Crews work to repair a major water main break and five other weak spots in Calgary, Saturday, June 22, 2024. Jeff McIntosh/The Canadian Press.

Even if municipal leaders across Canada were shocked when a major Calgary water main burst on June 5 leaving residents of Canada’s fourth-largest city without basic water, they certainly weren’t surprised. As they all know only too well, a similar “catastrophe” could have occurred in any of their towns and cities, where they struggle to maintain their infrastructure and keep the water flowing.

None of them admitted as much, however—not out loud, anyway—but the fact is that the civic infrastructure in Canada is generally not in a state of good repair.  It’s long past its best-before date and was cheaply built in the first place.

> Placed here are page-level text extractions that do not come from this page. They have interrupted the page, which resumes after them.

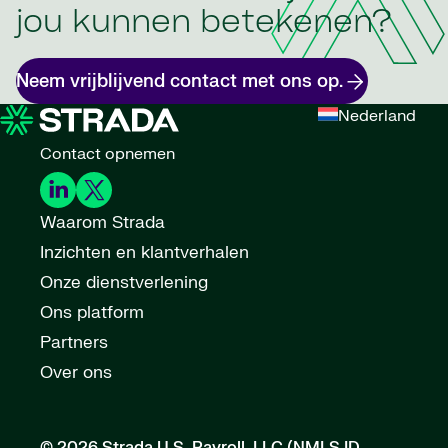
jou kunnen betekenen?
Neem vrijblijvend contact met ons op.
Nederland
Contact opnemen
Waarom Strada
Inzichten en klantverhalen
Onze dienstverlening
Ons platform
Partners
Over ons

Although infrastructure is largely invisible and far from sexy, it makes Canadian life as we know it possible. Roads. Bridges. Hydrolines. Railways. Sewers. Pipes. No need to remind Calgarians how important this all is; measuring out their water usage one toilet flush at a time for what could be the next two weeks, they are learning the lesson the hard way.

Of course, disasters like Calgary’s don’t happen by accident; they require decades of conscious neglect before collapse becomes inevitable. Calgary’s pipe had not been inspected in 10 years. Still, Calgary was so completely unprepared it had to rely on the kindness of American strangers at the San Diego County Water Authority to provide the massive ducts needed to get its system up and running. If that wasn’t enough, while searching for the main break, engineers discovered “significant” additional damage in five locations.  It will be days yet until residents can hit the bathroom without stopping to ask themselves whether their desperation justifies the visit.

More than anything, the Calgary episode is a textbook case of what can happen when infrastructure upkeep is not a priority. Once the pipes are buried, the tracks laid, and the cables installed, we’d rather forget about them.

That may be human nature, but Canada’s perennially cash-strapped cities don’t help. Instead, they do everything possible to avoid telling residents they’re on the hook for the maintenance of publicly owned assets. The results aren’t pretty. In Toronto, for example, where voters historically prefer mayors who swear they won’t hike taxes, the infrastructure realm is generally acknowledged to be a mess. From potholes and parks to transit and traffic enforcement, municipal services have deteriorated to the point where an unabashed lefty, Olivia Chow, overcame Toronto’s post-amalgamation conservatism and won the mayoralty handily. In short order, Her Worship raised property taxes by nearly 10 percent and promised to restore the dignity, if not basic cleanliness, to the shared spaces of the city.

“[W]e are adding in a lot more money for state of good repair funding. It’s $1.6 billion through the 2024 budget process, but it’s nowhere near enough. We’re just treading water,” said Chow this summer.

Exactly one year after her election win, we Toronto residents are anxiously awaiting results.

The underlying issue, now as always, is the vagaries of a governance system that leaves civic jurisdictions without adequate revenue sources or powers of self-determination. Municipalities in this country are considered “creatures of province.” That might have made sense in the 19th century, but today most Canadians have long since left the farm. 80 percent of Canadians now live in suburbs, cities, and towns. We are a thoroughly urban nation.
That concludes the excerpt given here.